Page:Revue philosophique de la France et de l'étranger, VIII.djvu/186

Cette page n’a pas encore été corrigée
180
revue philosophique

Les mythes des sauvages paraissent fondés sur des conceptions de même ordre. « Je suis enclin à penser, dit M. Tylor, m’éloignant en cela d’une certaine mesure des vues du professeur Max Müller sur ce sujet, que la mythologie des races inférieures a pour fondement essentiel des analogies réelles et palpables, et que la grande extension de la métaphore verbale dans le mythe appartient à des périodes plus avancées. En un mot, je regarde le mythe matériel comme ayant été formé le premier, et le mythe verbal comme ne l’ayant été que le second[1]. » Il faut ajouter à la perception de l’analogie le fait que les différences ne frappent pas l’esprit des sauvages, et c’est là que se manifeste la sélection. Grâce aux habitudes d’esprit, certaines analogies s’emparent tout de suite de l’intelligence et empêchent les autres faits d’être aperçus, ou considérés autant qu’il le faudrait.

M. Tylor rapproche l’imagination mythique des hallucinations que donne la maladie. On voit que la concurrence et la sélection se manifestent dans les deux cas et de la même manière et produisent des erreurs semblables. Parmi ces illusions, on peut citer la croyance aux loups-garous, aux hommes changés en bêtes, etc.
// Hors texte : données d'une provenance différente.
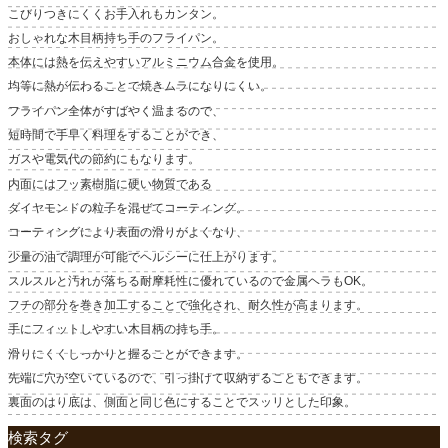
こびりつきにくくお手入れもカンタン。
おしゃれな木目柄持ち手のフライパン。
本体には熱を伝えやすいアルミニウム合金を使用。
均等に熱が伝わることで焼きムラになりにくい。
フライパン全体がすばやく温まるので、
短時間で手早く料理をすることができ、
ガスや電気代の節約にもなります。
内面にはフッ素樹脂に硬い物質である
ダイヤモンドの粒子を混ぜてコーティング。
コーティングにより表面の滑りがよくなり、
少量の油で調理が可能でヘルシーに仕上がります。
スルスルと汚れが落ちる耐摩耗性に優れているので金属ヘラもOK。
フチの部分を巻き加工することで強化され、耐久性が高まります。
手にフィットしやすい木目柄の持ち手。
滑りにくくしっかりと握ることができます。
先端に穴が空いているので、引っ掛けて収納することもできます。
裏面のはり底は、側面と同じ色にすることでスッリとした印象。
検索タグ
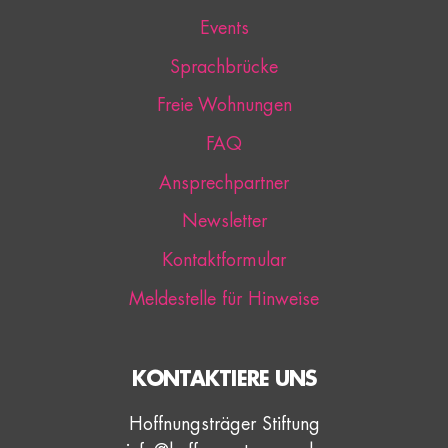
Events
Sprachbrücke
Freie Wohnungen
FAQ
Ansprechpartner
Newsletter
Kontaktformular
Meldestelle für Hinweise
KONTAKTIERE UNS
Hoffnungsträger Stiftung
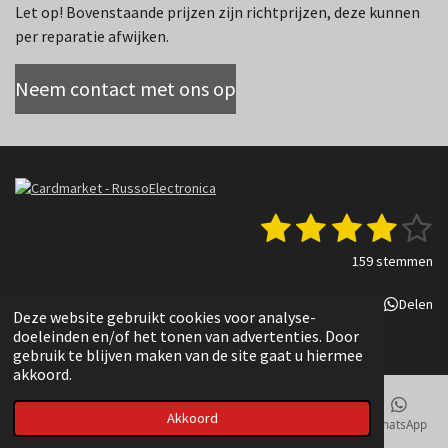
Let op! Bovenstaande prijzen zijn richtprijzen, deze kunnen
per reparatie afwijken.
Neem contact met ons op
1
2
3
4
5
S
R
t
a
s
s
s
s
s
e
159 stemmen
t
m
t
t
t
t
t
i
m
Delen
Deel
Share
Delen
n
e
e
e
e
e
e
Deze website gebruikt cookies voor analyse-
g
n
© 2022 - 2025 Russo Electronica
doeleinden en/of het tonen van advertenties. Door
r
r
r
r
r
:
gebruik te blijven maken van de site gaat u hiermee
3
akkoord.
r
r
r
r
.
e
e
e
e
8
Akkoord
E-mailadres
Telefoonnummer
Kaart
TikTok
WhatsApp
3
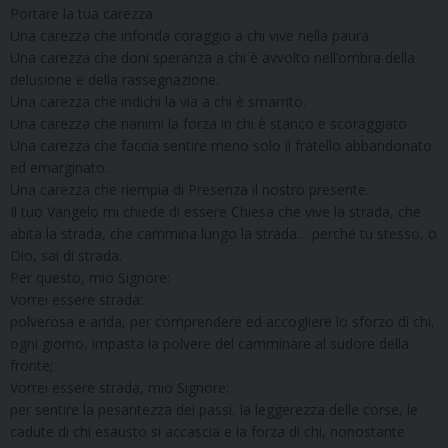
Portare la tua carezza.
Una carezza che infonda coraggio a chi vive nella paura.
Una carezza che doni speranza a chi è avvolto nell’ombra della
delusione e della rassegnazione.
Una carezza che indichi la via a chi è smarrito.
Una carezza che rianimi la forza in chi è stanco e scoraggiato.
Una carezza che faccia sentire meno solo il fratello abbandonato
ed emarginato.
Una carezza che riempia di Presenza il nostro presente.
Il tuo Vangelo mi chiede di essere Chiesa che vive la strada, che
abita la strada, che cammina lungo la strada… perché tu stesso, o
Dio, sai di strada.
Per questo, mio Signore:
Vorrei essere strada:
polverosa e arida, per comprendere ed accogliere lo sforzo di chi,
ogni giorno, impasta la polvere del camminare al sudore della
fronte;
Vorrei essere strada, mio Signore:
per sentire la pesantezza dei passi, la leggerezza delle corse, le
cadute di chi esausto si accascia e la forza di chi, nonostante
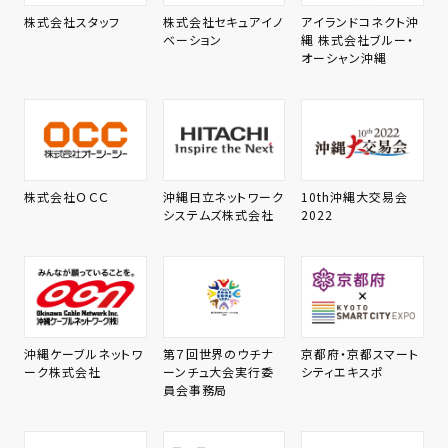
株式会社スタッフ
株式会社セキュアイノ
アイランドコネクト沖
ベーション
縄 株式会社ブルー・
オーシャン沖縄
株式会社ＯＣＣ
沖縄日立ネットワーク
10th沖縄大交易会
システムズ株式会社
2022
沖縄ケーブルネットワ
第７回世界のウチナ
京都府・京都スマート
ーク株式会社
ーンチュ大会実行委
シティエキスポ
員会事務局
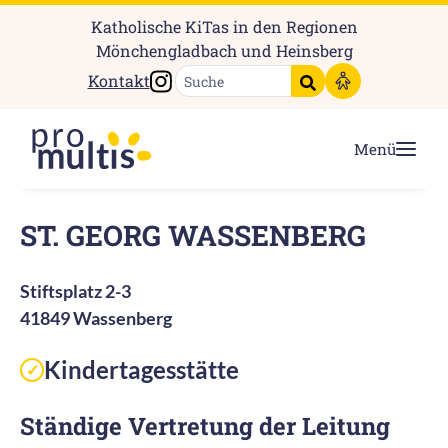
Katholische KiTas in den Regionen
Mönchengladbach und Heinsberg
Instagram
Kontakt
Suche starten
Menü
ST. GEORG WASSENBERG
Stiftsplatz 2-3
41849 Wassenberg
Kindertagesstätte
✓
Ständige Vertretung der Leitung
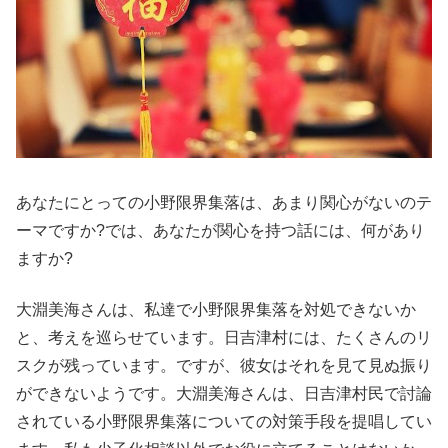
あなたにとっての小野限界集落は、あまり関心がないのテ
ーマですか?では、あなたが関心を持つ話には、何があり
ますか?
大淵美海さんは、私達で小野限界集落を対処できないか
と、考えを巡らせています。日吉津村には、たくさんのリ
スクが残っています。ですが、彼女はそれを見て見ぬ振り
ができないようです。大淵美海さんは、日吉津村民で討論
されている小野限界集落についての対策手段を提唱してい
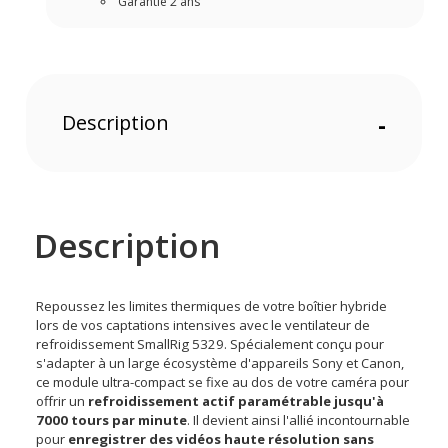
Garantie 2 ans
Description
-
Description
Repoussez les limites thermiques de votre boîtier hybride
lors de vos captations intensives avec le ventilateur de
refroidissement SmallRig 5329. Spécialement conçu pour
s'adapter à un large écosystème d'appareils Sony et Canon,
ce module ultra-compact se fixe au dos de votre caméra pour
offrir un
refroidissement actif paramétrable jusqu'à
7000 tours par minute
. Il devient ainsi l'allié incontournable
pour
enregistrer des vidéos haute résolution sans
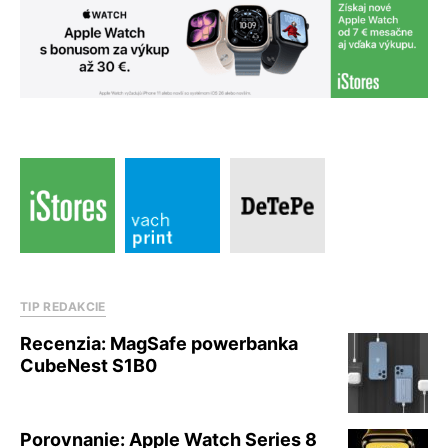
TIP REDAKCIE
Recenzia: MagSafe powerbanka
CubeNest S1B0
Porovnanie: Apple Watch Series 8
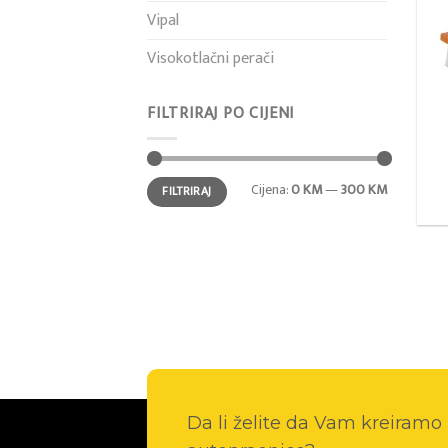
Vipal
Visokotlačni perači
FILTRIRAJ PO CIJENI
Min
Maks
Cijena:
0 KM
—
300 KM
FILTRIRAJ
cijena
cijena
Da li želite da Vam kreiram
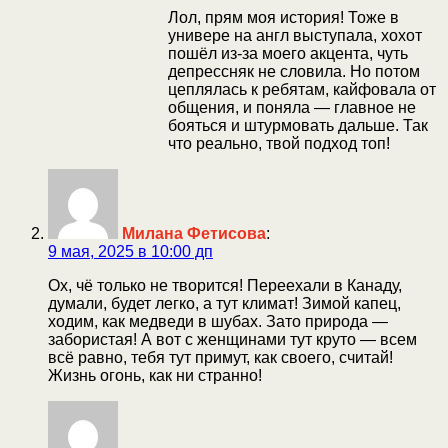
Лол, прям моя история! Тоже в
универе на англ выступала, хохот
пошёл из-за моего акцента, чуть
депрессняк не словила. Но потом
цеплялась к ребятам, кайфовала от
общения, и поняла — главное не
бояться и штурмовать дальше. Так
что реально, твой подход топ!
Милана Фетисова
:
9 мая, 2025 в 10:00 дп
Ох, чё только не творится! Переехали в Канаду,
думали, будет легко, а тут климат! Зимой капец,
ходим, как медведи в шубах. Зато природа —
забористая! А вот с женщинами тут круто — всем
всё равно, тебя тут примут, как своего, считай!
Жизнь огонь, как ни странно!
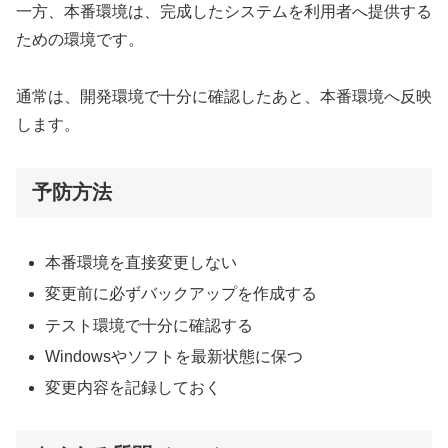
一方、本番環境は、完成したシステムを利用者へ提供する
ための環境です。
通常は、開発環境で十分に確認したあと、本番環境へ反映
します。
予防方法
本番環境を直接変更しない
変更前に必ずバックアップを作成する
テスト環境で十分に確認する
Windowsやソフトを最新状態に保つ
変更内容を記録しておく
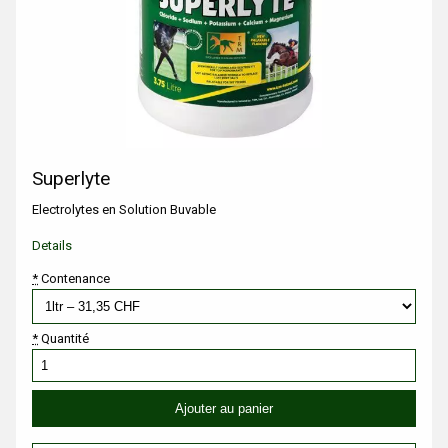
Superlyte
Electrolytes en Solution Buvable
Details
*
Contenance
*
Quantité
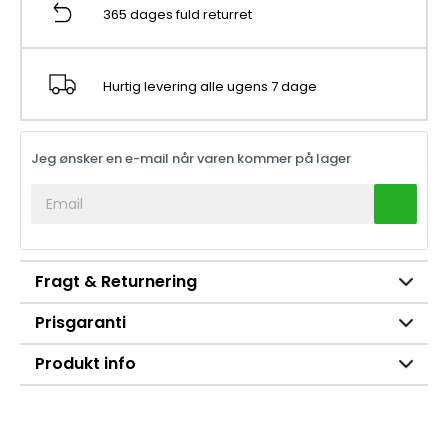
365 dages fuld returret
Hurtig levering alle ugens 7 dage
Jeg ønsker en e-mail når varen kommer på lager
Fragt & Returnering
Prisgaranti
Produkt info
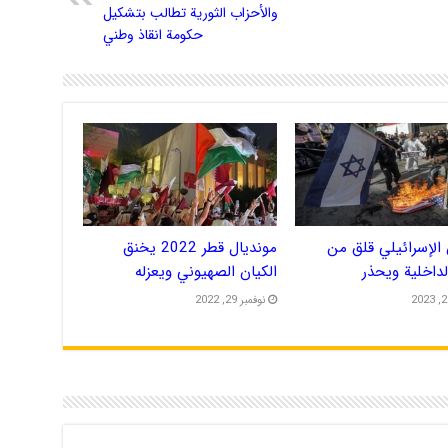
والأحزاب الثورية تطالب بتشكيل
حكومة انقاذ وطني
الإسرائيلي قلق من
مونديال قطر 2022 يخنق
الداخلية ويحذر
الكيان الصهيوني ويعزله
نوفمبر 29, 2022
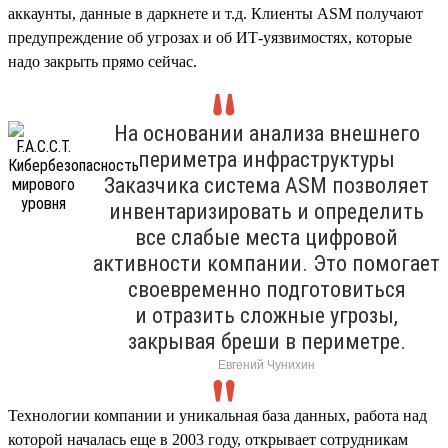
аккаунты, данные в даркнете и т.д. Клиенты ASM получают
предупреждение об угрозах и об ИТ-уязвимостях, которые
надо закрыть прямо сейчас.
На основании анализа внешнего
периметра инфраструктуры
Заказчика система ASM позволяет
инвентаризировать и определить
все слабые места цифровой
активности компании. Это помогает
своевременно подготовиться
и отразить сложные угрозы,
закрывая бреши в периметре.
Евгений Чунихин
Технологии компании и уникальная база данных, работа над
которой началась еще в 2003 году, открывает сотрудникам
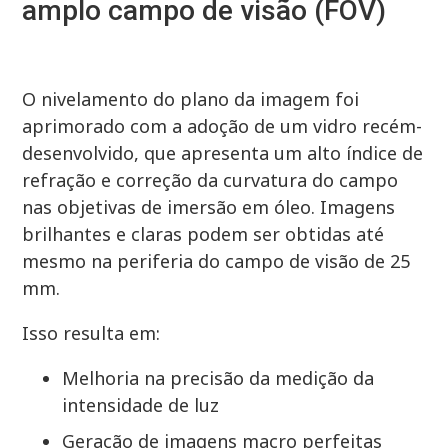
amplo campo de visão (FOV)
O nivelamento do plano da imagem foi
aprimorado com a adoção de um vidro recém-
desenvolvido, que apresenta um alto índice de
refração e correção da curvatura do campo
nas objetivas de imersão em óleo. Imagens
brilhantes e claras podem ser obtidas até
mesmo na periferia do campo de visão de 25
mm.
Isso resulta em:
Melhoria na precisão da medição da
intensidade de luz
Geração de imagens macro perfeitas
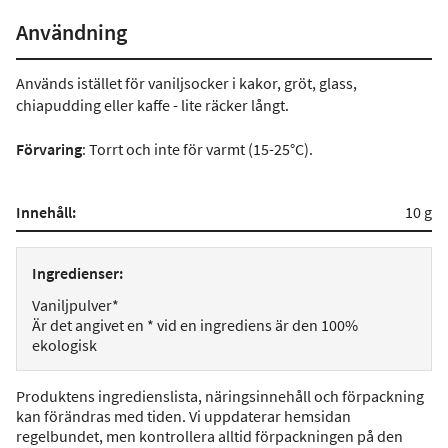
Användning
Används istället för vaniljsocker i kakor, gröt, glass,
chiapudding eller kaffe - lite räcker långt.
Förvaring
: Torrt och inte för varmt (15-25°C).
Innehåll:
10 g
Ingredienser:
Vaniljpulver*
Är det angivet en * vid en ingrediens är den 100%
ekologisk
Produktens ingredienslista, näringsinnehåll och förpackning
kan förändras med tiden. Vi uppdaterar hemsidan
regelbundet, men kontrollera alltid förpackningen på den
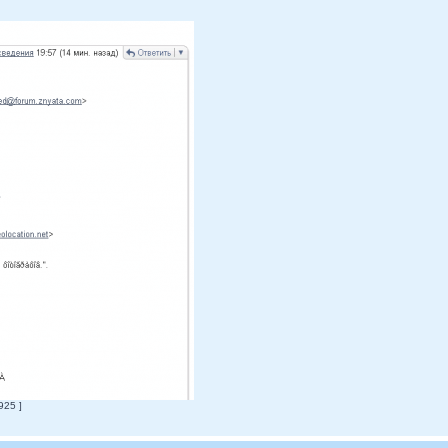
925 ]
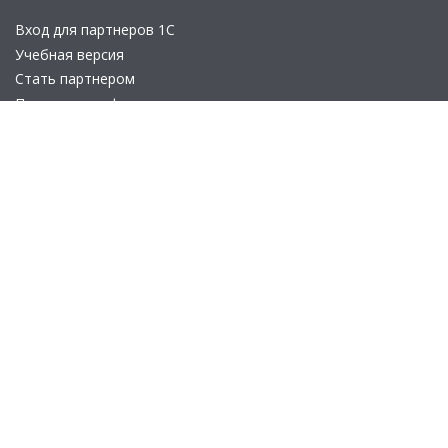
Вход для партнеров 1С
Учебная версия
Стать партнером
Политика конфиденциальности
Замечания по сайту
Другие сайты
Телефон:
+7 (495) 737-92-57
Email:
site_v8@1c.ru
Отдел продаж:
г. Москва
,
улица Селезнёвская, дом 21
© 2026 АО «Группа 1С» (правопреемник «1С»). Все права на сайт
защищены
© 2011- 2026 ООО «1С-Софт» (
о компании
).
Исключительное право на технологическую платформу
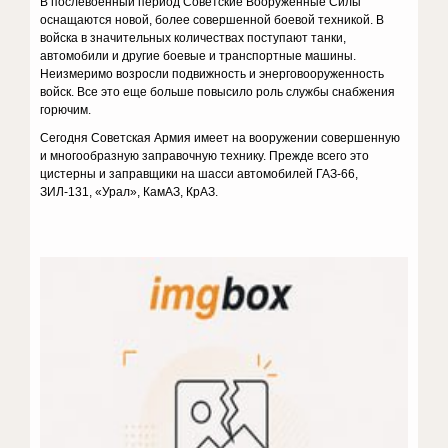
В послевоенный период Советские Вооруженные Силы
оснащаются новой, более совершенной боевой техникой. В
войска в значительных количествах поступают танки,
автомобили и другие боевые и транспортные машины.
Неизмеримо возросли подвижность и энерговооруженность
войск. Все это еще больше повысило роль службы снабжения
горючим.
Сегодня Советская Армия имеет на вооружении совершенную
и многообразную заправочную технику. Прежде всего это
цистерны и заправщики на шасси автомобилей ГАЗ-66,
ЗИЛ-131, «Урал», КамАЗ, КрАЗ.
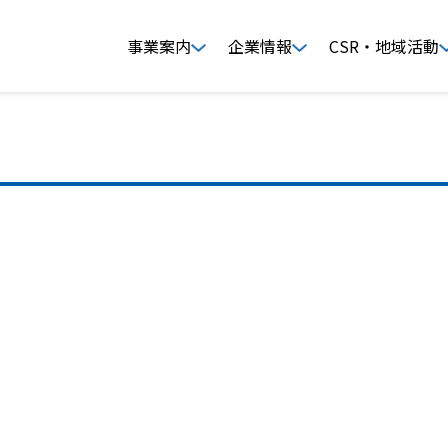
事業案内
企業情報
CSR・地域活動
L’animisme, la croyance à l’objectivité des données de la sensation dans le rêve, etc., et toutes les doctrines de ce genre, montrent l’effet de la sélection. Les ressemblances entre les faits empêchent de percevoir les différences qui les séparent ou d’y attacher assez d’importance. Les ressemblances s’imposent plus facilement à l’esprit, parce qu’elles réveillent des tendances existant déjà ; les différences exigeant, toutes choses égales d’ailleurs, un examen plus minutieux, seront négligées. Les théories de la substance, du réalisme naïf de l’absolu, paraissent avoir pour cause ce fait psychologique. Une généralisation trop rapide porte à croire que ce qui est en général bien ou beau, ce qui est jugé tel dans les conditions assez différentes, sera bien ou beau encore, quelles que soient les conditions ; que ce qui ne dépend pas de quelques conditions déterminées ne dépendra d’aucune condition. La sélection fait apercevoir ce qu’il y a de commun dans les différents cas que l’on examine ; les différences sont peu ou point aperçues, jusqu’à ce que ces différences aient été présentées à leur tour dans une série de cas différente de la première et assez souvent pour se faire remarquer.

Une fois qu’une théorie s’est fortement emparée de l’esprit d’un homme, on sait combien il lui est difficile d’en changer, que la théorie soit vraie ou fausse. Le temps surtout rend le changement

  1. Tylor, La civilisation primitive, I, 343.